Now don’t get me wrong, I am not some die-hard pro-Tibet activist – not even close, but reading articles such as this that are spewed out by China Daily on a regular basis are a little hard to stomach. As China becomes part of the modern world, I really hope that the level of crap they report back to themselves internally really starts to decline – or even better, the Chinese populace somehow clue in to the fact that the world really isnt as rosey as the all important Government says it is. One thing I definitely noticed about the Chinese people is that they are almost fanatically patriotic – something that might play a big part of China’s future history.


Free Tibet!

February 2, 2009

Chinese PM Wen Jiabao is currently in Britain for economic talks and of course his visit was met with protesters regarding Tibet. This is an issue I am sure the Chinese government wishes would simply crawl away and die, but it won’t. I am not sure if I agreed with the protests that took place during the torch relay in the lead-up to the Olympics. I agree that China is wrong to simply close doors to the world on such an issue as their invasion and assimilation of Tibet into China, but I think that perhaps there could have been better avenues to stage such a protest.

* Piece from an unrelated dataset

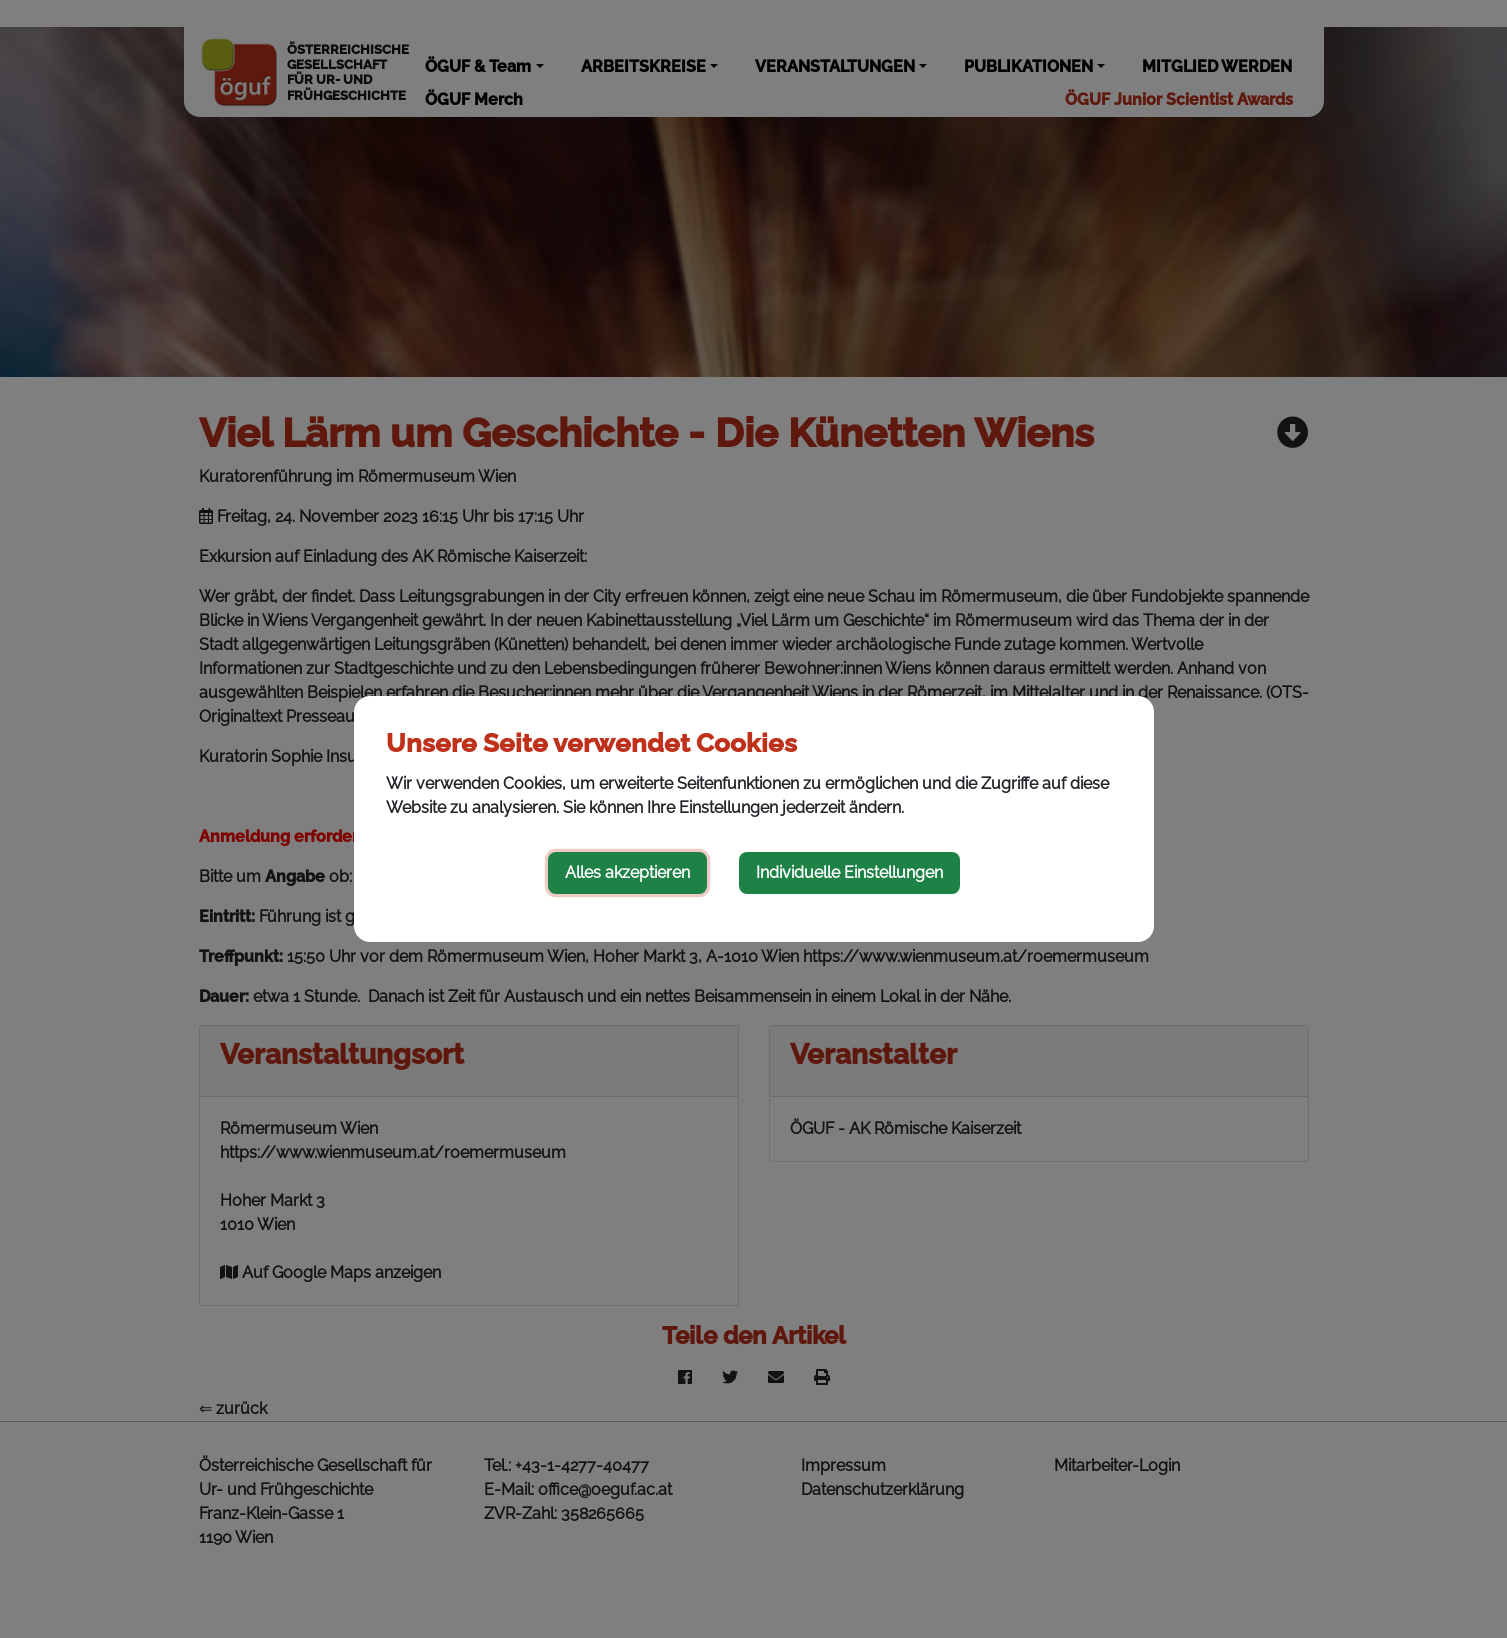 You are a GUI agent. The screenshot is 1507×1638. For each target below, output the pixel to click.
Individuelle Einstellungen (849, 872)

I think with China being such a prominent player in the modern world, it’s time they took steps to becoming more open about their internal issues. Simply banning anything that mentions the two T’s; Tibet and Taiwan is ridiculous in this day and age.

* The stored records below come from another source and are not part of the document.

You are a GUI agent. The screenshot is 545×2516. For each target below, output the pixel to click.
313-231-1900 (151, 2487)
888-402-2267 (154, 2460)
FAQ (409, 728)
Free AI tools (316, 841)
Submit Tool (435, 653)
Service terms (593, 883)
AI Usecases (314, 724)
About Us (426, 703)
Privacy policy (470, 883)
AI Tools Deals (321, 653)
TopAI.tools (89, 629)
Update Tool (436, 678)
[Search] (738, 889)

So who is right? Who is wrong? Is it right for protesters who support Tibet to dog the Chinese government members wherever they go? The talks are economic in nature – with the world economy obviously being a hot topic at the moment. Many nations such as England would only jump at the chance to forge firm partnerships with China moving forward – who wouldn’t want a slice of that most lucrative pie?
But where does it become right to ignore ethical issues as as the repression of Tibet in favour of economic ties? I do know that China is more open about the whole Tibet issue now as the Olympics showed just how damaging to it’s all important global image the problem actually is. It’s funny that it takes something of that magnitude to force their hand. Perhaps the protests did work some good. Perhaps they did choose the right outlet. Perhaps if they didn’t, the issue wouldn’t be so well known throughout the world and the Chinese would continue to do what they were doing with absolutely no heed to what anyone else thought – of course, it’s not our business is it?